Given data →

····················

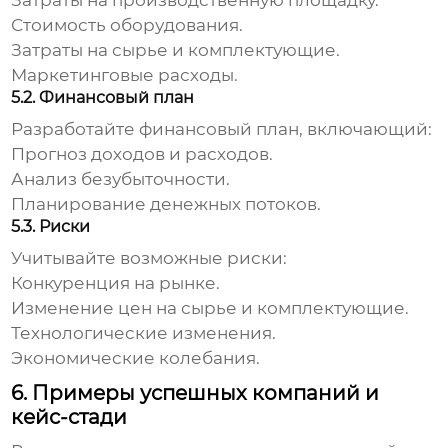
Затраты на производственную площадку.
Стоимость оборудования.
Затраты на сырье и комплектующие.
Маркетинговые расходы.
5.2. Финансовый план
Разработайте финансовый план, включающий:
Прогноз доходов и расходов.
Анализ безубыточности.
Планирование денежных потоков.
5.3. Риски
Учитывайте возможные риски:
Конкуренция на рынке.
Изменение цен на сырье и комплектующие.
Технологические изменения.
Экономические колебания.
6. Примеры успешных компаний и
кейс-стади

····················

Out of the data above, return each line where the word "комплектующие" can be found.

Completed exercise →
Затраты на сырье и комплектующие.
Изменение цен на сырье и комплектующие.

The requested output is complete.